#### RECORD EXTRACTS:
==*==
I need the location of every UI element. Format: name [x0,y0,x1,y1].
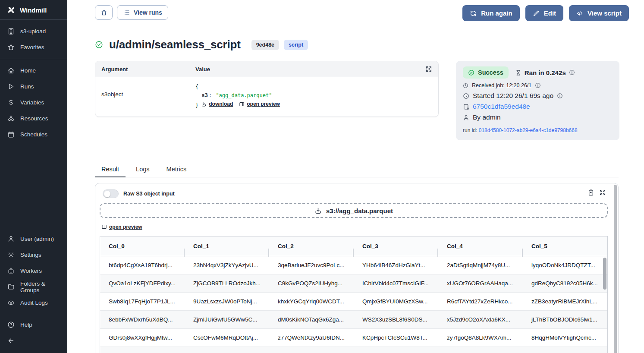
gear-icon [7,251,15,258]
panel-preview-icon [239,101,245,107]
run-id-label: run id: [463,127,477,133]
table-cell: jLThBTbOBJODlc65lw1... [523,316,607,323]
sidebar-item-label: Resources [20,115,48,122]
s3-file-download-button[interactable]: s3://agg_data.parquet [100,203,608,218]
open-preview-link[interactable]: open preview [239,100,280,109]
sidebar-item-resources[interactable]: Resources [0,110,67,126]
table-row: QvOa1oLzKFjYDFPdlxy...ZjGCOB9TLLROdzoJkh… [100,274,607,293]
table-cell: zy7fgoQ8A8Lk9WXAm... [438,334,523,341]
job-hash-link[interactable]: 6750c1dfa59ed48e [473,103,530,110]
folder-icon [7,283,15,290]
view-runs-button[interactable]: View runs [117,5,168,20]
result-tabs: ResultLogsMetrics [95,162,619,177]
tab-logs[interactable]: Logs [129,162,156,177]
table-cell: khxkYGCqYrlq00WCDT... [269,298,354,305]
sidebar-item-help[interactable]: Help [0,317,67,333]
sidebar-item-runs[interactable]: Runs [0,79,67,95]
run-author-row: By admin [463,113,613,121]
argument-row: s3object { s3: "agg_data.parquet" } down… [95,77,438,117]
table-row: GDrs0j8wXXgfHgjjMtw...CscOFwM6MRqDOttAj.… [100,329,607,347]
expand-result-icon[interactable] [599,189,606,196]
sidebar-item-home[interactable]: Home [0,63,67,79]
raw-s3-toggle[interactable] [103,189,119,198]
json-brace: } [195,102,198,108]
delete-button[interactable] [95,5,113,20]
clock-icon [463,83,468,88]
info-icon[interactable] [569,69,575,76]
edit-button[interactable]: Edit [525,5,563,21]
sidebar-item-variables[interactable]: Variables [0,95,67,110]
info-icon[interactable] [557,93,563,99]
list-icon [123,9,130,16]
script-hash-badge: 9ed48e [251,40,279,50]
open-preview-link[interactable]: open preview [101,224,142,230]
dollar-icon [7,99,15,106]
run-duration-text: Ran in 0.242s [525,69,566,76]
robot-icon [7,267,15,274]
argument-value-json: { s3: "agg_data.parquet" } download open… [195,83,280,110]
pencil-icon [533,10,540,17]
sidebar-item-settings[interactable]: Settings [0,247,67,263]
panel-preview-icon [101,224,107,230]
tab-metrics[interactable]: Metrics [160,162,193,177]
table-cell: bt6dp4CgXsA19T6hdrj... [100,262,185,268]
hourglass-icon [515,69,521,76]
open-preview-label: open preview [109,224,142,230]
tab-result[interactable]: Result [95,162,126,177]
sidebar-item-label: Audit Logs [20,299,48,306]
sidebar-item-favorites[interactable]: Favorites [0,39,67,55]
table-cell: 8ebbFxWDxrh5uXdBQ... [100,316,185,323]
table-cell: x5Jzd9cO2oXAxla6KX... [438,316,523,323]
argument-column-header: Argument [101,66,195,72]
clock-icon [463,93,469,99]
sidebar-item-folders-groups[interactable]: Folders & Groups [0,279,67,295]
column-header-col_2: Col_2 [269,243,354,249]
view-script-label: View script [587,9,622,17]
app-brand[interactable]: Windmill [0,0,67,19]
sidebar-item-audit-logs[interactable]: Audit Logs [0,295,67,311]
json-brace: { [195,84,198,90]
sidebar-item-label: Runs [20,83,34,90]
sidebar-menu-group: HomeRunsVariablesResourcesSchedules [0,59,67,146]
script-type-badge: script [284,40,308,50]
table-row: bt6dp4CgXsA19T6hdrj...23hN4qxV3jZkYyAzjv… [100,256,607,274]
sidebar-item-workers[interactable]: Workers [0,263,67,279]
argument-name: s3object [101,83,195,110]
column-header-col_0: Col_0 [100,243,185,249]
result-panel-scrollbar[interactable] [614,185,617,353]
sidebar-item-user-admin[interactable]: User (admin) [0,231,67,247]
table-cell: KCpHpcTCIcSCu1W8T... [354,334,438,341]
run-status-card: Success Ran in 0.242s Received job: 12:2… [456,61,619,140]
table-cell: z77QWeNtXzy9aU6IDN... [269,334,354,341]
started-text: Started 12:20 26/1 69s ago [473,92,553,100]
run-duration: Ran in 0.242s [515,69,575,76]
view-script-button[interactable]: View script [569,5,629,21]
user-icon [463,114,469,121]
table-cell: 3qeBarlueJF2uvc9PoLc... [269,262,354,268]
copy-to-clipboard-icon[interactable] [587,189,594,196]
sidebar-item-label: Variables [20,99,44,106]
table-cell: xUGOt76ORGrAAHaqa... [438,280,523,287]
json-colon: : [208,92,213,98]
boxes-icon [7,115,15,122]
title-row: u/admin/seamless_script 9ed48e script [95,38,629,51]
sidebar-help-group: Help [0,314,67,353]
table-row: Swb8Iq17FqHjoT7P1JL...9UazLsxzsJW0oPToNj… [100,293,607,311]
info-icon[interactable] [535,82,541,88]
toolbar: View runs Run again Edit View script [95,5,629,21]
run-again-button[interactable]: Run again [462,5,520,21]
table-cell: IChirVbid4c07TmscIGIF... [354,280,438,287]
value-column-header: Value [195,66,425,72]
sidebar-item-s3-upload[interactable]: s3-upload [0,23,67,39]
sidebar-item-label: Settings [20,252,41,258]
sidebar-item-label: s3-upload [20,28,46,35]
table-cell: zZB3eatyrRiBMEJrXlhL... [523,298,607,305]
download-link[interactable]: download [201,100,233,109]
run-id-link[interactable]: 018d4580-1072-ab29-e6a4-c1de9798b668 [479,127,578,133]
table-scrollbar[interactable] [603,258,606,290]
table-cell: gdReQhyC8192c05H6k... [523,280,607,287]
expand-args-icon[interactable] [425,66,432,72]
sidebar-item-schedules[interactable]: Schedules [0,126,67,142]
json-string-value: "agg_data.parquet" [216,92,272,98]
collapse-sidebar-button[interactable] [0,333,67,349]
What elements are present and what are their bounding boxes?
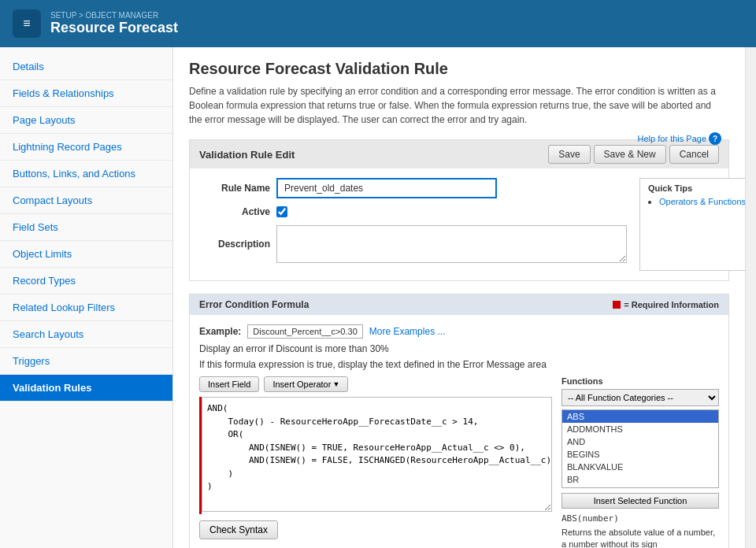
scrollbar[interactable] bbox=[745, 47, 756, 548]
page-description: Define a validation rule by specifying a… bbox=[189, 84, 724, 127]
insert-selected-function-button[interactable]: Insert Selected Function bbox=[561, 493, 719, 509]
save-new-button[interactable]: Save & New bbox=[594, 145, 666, 164]
quick-tips-title: Quick Tips bbox=[648, 183, 745, 193]
functions-label: Functions bbox=[561, 376, 719, 386]
formula-left: Insert Field Insert Operator ▼ Check Syn… bbox=[199, 376, 552, 548]
quick-tips: Quick Tips Operators & Functions bbox=[639, 178, 745, 271]
example-value: Discount_Percent__c>0.30 bbox=[247, 324, 362, 339]
fn-signature: ABS(number) bbox=[561, 513, 719, 524]
active-row: Active bbox=[199, 206, 627, 217]
rule-name-input[interactable] bbox=[276, 178, 497, 198]
sidebar-item-object-limits[interactable]: Object Limits bbox=[0, 241, 172, 268]
function-item-blankvalue[interactable]: BLANKVALUE bbox=[562, 461, 718, 473]
sidebar-item-related-lookup-filters[interactable]: Related Lookup Filters bbox=[0, 294, 172, 321]
active-checkbox[interactable] bbox=[276, 206, 287, 217]
condition-text: If this formula expression is true, disp… bbox=[199, 359, 719, 370]
header-title-block: SETUP > OBJECT MANAGER Resource Forecast bbox=[50, 11, 178, 36]
save-button[interactable]: Save bbox=[548, 145, 590, 164]
sidebar-item-search-layouts[interactable]: Search Layouts bbox=[0, 321, 172, 348]
insert-operator-label: Insert Operator bbox=[272, 380, 331, 389]
description-label: Description bbox=[199, 239, 270, 250]
insert-operator-button[interactable]: Insert Operator ▼ bbox=[264, 376, 348, 392]
sidebar-item-field-sets[interactable]: Field Sets bbox=[0, 214, 172, 241]
required-info: = Required Information bbox=[613, 300, 719, 309]
formula-area: Insert Field Insert Operator ▼ Check Syn… bbox=[199, 376, 719, 548]
description-row: Description bbox=[199, 225, 627, 263]
formula-editor[interactable] bbox=[202, 397, 552, 512]
rule-edit-title: Validation Rule Edit bbox=[199, 149, 295, 161]
app-header: ≡ SETUP > OBJECT MANAGER Resource Foreca… bbox=[0, 0, 756, 47]
fn-description: Returns the absolute value of a number, … bbox=[561, 527, 719, 548]
rule-edit-buttons: Save Save & New Cancel bbox=[548, 145, 719, 164]
help-link-text: Help for this Page bbox=[638, 134, 706, 143]
sidebar-item-buttons-links-actions[interactable]: Buttons, Links, and Actions bbox=[0, 161, 172, 187]
logo-icon: ≡ bbox=[23, 17, 30, 31]
help-link[interactable]: Help for this Page ? bbox=[638, 132, 721, 145]
validation-rule-edit-section: Validation Rule Edit Save Save & New Can… bbox=[189, 139, 729, 281]
error-condition-section: Error Condition Formula = Required Infor… bbox=[189, 294, 729, 548]
error-condition-header: Error Condition Formula = Required Infor… bbox=[190, 294, 728, 315]
sidebar-item-record-types[interactable]: Record Types bbox=[0, 268, 172, 294]
function-item-br[interactable]: BR bbox=[562, 473, 718, 486]
example-description: Display an error if Discount is more tha… bbox=[199, 343, 719, 354]
sidebar-item-triggers[interactable]: Triggers bbox=[0, 348, 172, 375]
breadcrumb: SETUP > OBJECT MANAGER bbox=[50, 11, 178, 20]
insert-field-button[interactable]: Insert Field bbox=[199, 376, 259, 392]
required-text: = Required Information bbox=[624, 300, 719, 309]
example-label: Example: bbox=[199, 326, 241, 337]
sidebar-item-validation-rules[interactable]: Validation Rules bbox=[0, 375, 172, 402]
example-row: Example: Discount_Percent__c>0.30 More E… bbox=[199, 324, 719, 339]
formula-editor-wrapper bbox=[199, 397, 552, 514]
sidebar-item-lightning-record-pages[interactable]: Lightning Record Pages bbox=[0, 134, 172, 161]
cancel-button[interactable]: Cancel bbox=[669, 145, 719, 164]
sidebar-item-fields[interactable]: Fields & Relationships bbox=[0, 80, 172, 107]
insert-buttons: Insert Field Insert Operator ▼ bbox=[199, 376, 552, 392]
page-layout: Details Fields & Relationships Page Layo… bbox=[0, 47, 756, 548]
error-condition-body: Example: Discount_Percent__c>0.30 More E… bbox=[190, 315, 728, 548]
main-content: Help for this Page ? Resource Forecast V… bbox=[173, 47, 745, 548]
sidebar-item-details[interactable]: Details bbox=[0, 54, 172, 80]
sidebar-item-compact-layouts[interactable]: Compact Layouts bbox=[0, 187, 172, 214]
required-icon bbox=[613, 301, 621, 309]
functions-list[interactable]: ABS ADDMONTHS AND BEGINS BLANKVALUE BR bbox=[561, 409, 719, 488]
function-item-begins[interactable]: BEGINS bbox=[562, 448, 718, 461]
dropdown-arrow-icon: ▼ bbox=[332, 380, 339, 388]
sidebar-item-page-layouts[interactable]: Page Layouts bbox=[0, 107, 172, 134]
object-name: Resource Forecast bbox=[50, 20, 178, 36]
help-icon: ? bbox=[709, 132, 721, 145]
active-label: Active bbox=[199, 206, 270, 217]
operators-functions-link[interactable]: Operators & Functions bbox=[659, 197, 745, 206]
function-item-abs[interactable]: ABS bbox=[562, 410, 718, 423]
content-inner: Help for this Page ? Resource Forecast V… bbox=[173, 47, 745, 548]
rule-name-row: Rule Name bbox=[199, 178, 627, 198]
sidebar: Details Fields & Relationships Page Layo… bbox=[0, 47, 173, 548]
functions-panel: Functions -- All Function Categories -- … bbox=[561, 376, 719, 548]
app-logo: ≡ bbox=[13, 9, 41, 38]
rule-name-label: Rule Name bbox=[199, 183, 270, 194]
more-examples-link[interactable]: More Examples ... bbox=[369, 326, 446, 337]
rule-edit-body: Rule Name Active Description bbox=[190, 168, 728, 280]
function-category-select[interactable]: -- All Function Categories -- bbox=[561, 389, 719, 406]
description-textarea[interactable] bbox=[276, 225, 627, 263]
check-syntax-button[interactable]: Check Syntax bbox=[199, 520, 278, 539]
function-item-addmonths[interactable]: ADDMONTHS bbox=[562, 423, 718, 435]
page-title: Resource Forecast Validation Rule bbox=[189, 60, 729, 78]
function-item-and[interactable]: AND bbox=[562, 435, 718, 448]
error-condition-title: Error Condition Formula bbox=[199, 299, 309, 310]
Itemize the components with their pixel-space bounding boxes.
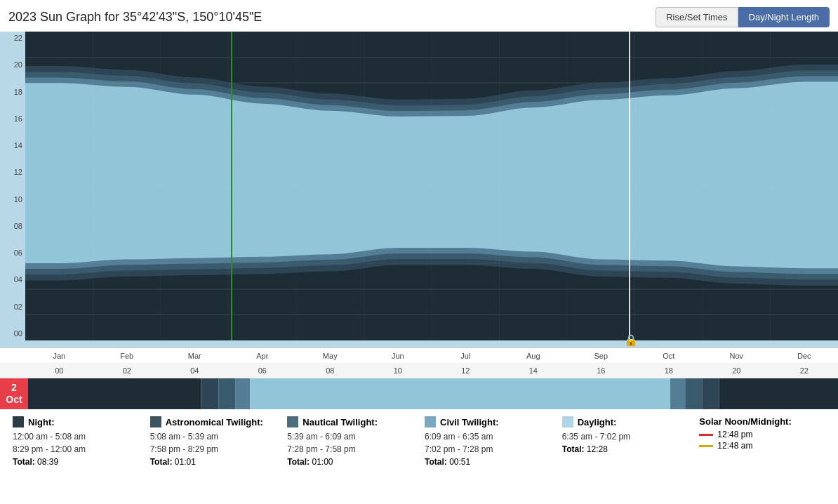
daylight-total: Total: 12:28 <box>562 444 689 454</box>
view-toggle: Rise/Set Times Day/Night Length <box>656 7 830 27</box>
day-month: Oct <box>6 394 22 406</box>
nautical-total: Total: 01:00 <box>287 457 413 467</box>
solar-midnight-row: 12:48 am <box>699 441 825 451</box>
y-label: 10 <box>3 196 22 204</box>
month-nov: Nov <box>703 352 771 360</box>
civil-total: Total: 00:51 <box>425 457 551 467</box>
solar-midnight-time: 12:48 am <box>717 441 752 451</box>
daylight-swatch <box>562 416 573 427</box>
month-jan: Jan <box>25 352 93 360</box>
month-mar: Mar <box>161 352 229 360</box>
hour-22: 22 <box>771 366 839 375</box>
hour-02: 02 <box>93 366 161 375</box>
rise-set-button[interactable]: Rise/Set Times <box>656 7 738 27</box>
astro-times: 5:08 am - 5:39 am7:58 pm - 8:29 pm <box>150 430 277 456</box>
astro-label: Astronomical Twilight: <box>166 417 263 427</box>
solar-label: Solar Noon/Midnight: <box>699 416 791 427</box>
hour-10: 10 <box>364 366 432 375</box>
chart-area: 00 02 04 06 08 10 12 14 16 18 20 22 <box>0 32 838 347</box>
nautical-label: Nautical Twilight: <box>302 417 378 427</box>
y-label: 14 <box>3 142 22 150</box>
y-label: 16 <box>3 115 22 123</box>
astro-swatch <box>150 416 161 427</box>
svg-rect-36 <box>28 378 201 409</box>
month-dec: Dec <box>771 352 839 360</box>
month-feb: Feb <box>93 352 161 360</box>
y-label: 08 <box>3 223 22 230</box>
svg-rect-43 <box>702 378 719 409</box>
month-apr: Apr <box>229 352 297 360</box>
solar-noon-row: 12:48 pm <box>699 430 825 439</box>
hour-04: 04 <box>161 366 229 375</box>
month-sep: Sep <box>567 352 635 360</box>
legend-astro: Astronomical Twilight: 5:08 am - 5:39 am… <box>145 416 282 467</box>
month-may: May <box>296 352 364 360</box>
legend-night: Night: 12:00 am - 5:08 am8:29 pm - 12:00… <box>7 416 145 467</box>
nautical-times: 5:39 am - 6:09 am7:28 pm - 7:58 pm <box>287 430 413 456</box>
svg-rect-39 <box>236 378 251 409</box>
month-oct: Oct <box>635 352 703 360</box>
legend-daylight: Daylight: 6:35 am - 7:02 pm Total: 12:28 <box>557 416 694 467</box>
hour-08: 08 <box>296 366 364 375</box>
y-label: 06 <box>3 249 22 257</box>
hour-00: 00 <box>25 366 93 375</box>
night-total: Total: 08:39 <box>13 457 139 467</box>
day-badge: 2 Oct <box>0 378 28 409</box>
solar-midnight-line <box>699 445 713 447</box>
hour-20: 20 <box>703 366 771 375</box>
astro-total: Total: 01:01 <box>150 457 277 467</box>
legend-solar: Solar Noon/Midnight: 12:48 pm 12:48 am <box>693 416 831 467</box>
svg-rect-42 <box>685 378 702 409</box>
y-axis: 00 02 04 06 08 10 12 14 16 18 20 22 <box>0 32 25 340</box>
svg-rect-41 <box>670 378 685 409</box>
daylight-times: 6:35 am - 7:02 pm <box>562 430 689 443</box>
legend-area: Night: 12:00 am - 5:08 am8:29 pm - 12:00… <box>0 409 838 470</box>
month-jul: Jul <box>432 352 500 360</box>
y-label: 18 <box>3 88 22 96</box>
hour-18: 18 <box>635 366 703 375</box>
month-jun: Jun <box>364 352 432 360</box>
nautical-swatch <box>287 416 298 427</box>
hour-12: 12 <box>432 366 500 375</box>
legend-nautical: Nautical Twilight: 5:39 am - 6:09 am7:28… <box>281 416 419 467</box>
marker-icon: 🔒 <box>624 333 638 347</box>
y-label: 22 <box>3 34 22 42</box>
page-title: 2023 Sun Graph for 35°42'43"S, 150°10'45… <box>8 10 262 25</box>
svg-rect-38 <box>219 378 236 409</box>
x-axis-hours: 00 02 04 06 08 10 12 14 16 18 20 22 <box>0 363 838 378</box>
civil-label: Civil Twilight: <box>440 417 499 427</box>
hour-16: 16 <box>567 366 635 375</box>
night-label: Night: <box>28 417 55 427</box>
y-label: 12 <box>3 168 22 176</box>
solar-noon-time: 12:48 pm <box>717 430 752 439</box>
night-times: 12:00 am - 5:08 am8:29 pm - 12:00 am <box>13 430 139 456</box>
hour-06: 06 <box>229 366 297 375</box>
y-label: 00 <box>3 330 22 338</box>
svg-rect-40 <box>250 378 670 409</box>
sun-chart-main <box>25 32 838 340</box>
day-night-button[interactable]: Day/Night Length <box>738 7 830 27</box>
daylight-label: Daylight: <box>578 417 617 427</box>
civil-times: 6:09 am - 6:35 am7:02 pm - 7:28 pm <box>425 430 551 456</box>
legend-civil: Civil Twilight: 6:09 am - 6:35 am7:02 pm… <box>419 416 557 467</box>
night-swatch <box>13 416 24 427</box>
civil-swatch <box>425 416 436 427</box>
svg-rect-44 <box>719 378 838 409</box>
svg-rect-37 <box>201 378 219 409</box>
y-label: 20 <box>3 61 22 69</box>
april-marker <box>231 32 232 340</box>
y-label: 02 <box>3 303 22 311</box>
oct2-marker <box>629 32 630 340</box>
month-aug: Aug <box>500 352 568 360</box>
x-axis-months: Jan Feb Mar Apr May Jun Jul Aug Sep Oct … <box>0 347 838 363</box>
day-number: 2 <box>11 382 17 394</box>
solar-noon-line <box>699 434 713 436</box>
day-strip: 2 Oct <box>0 378 838 409</box>
header: 2023 Sun Graph for 35°42'43"S, 150°10'45… <box>0 0 838 32</box>
day-timeline <box>28 378 838 409</box>
y-label: 04 <box>3 276 22 284</box>
hour-14: 14 <box>500 366 568 375</box>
==*==
#### WHAT TO PRODUCE:
Among the lines in the data above, find those containing "expand" and give only how many there are.

#### WRITTEN REPLY:
2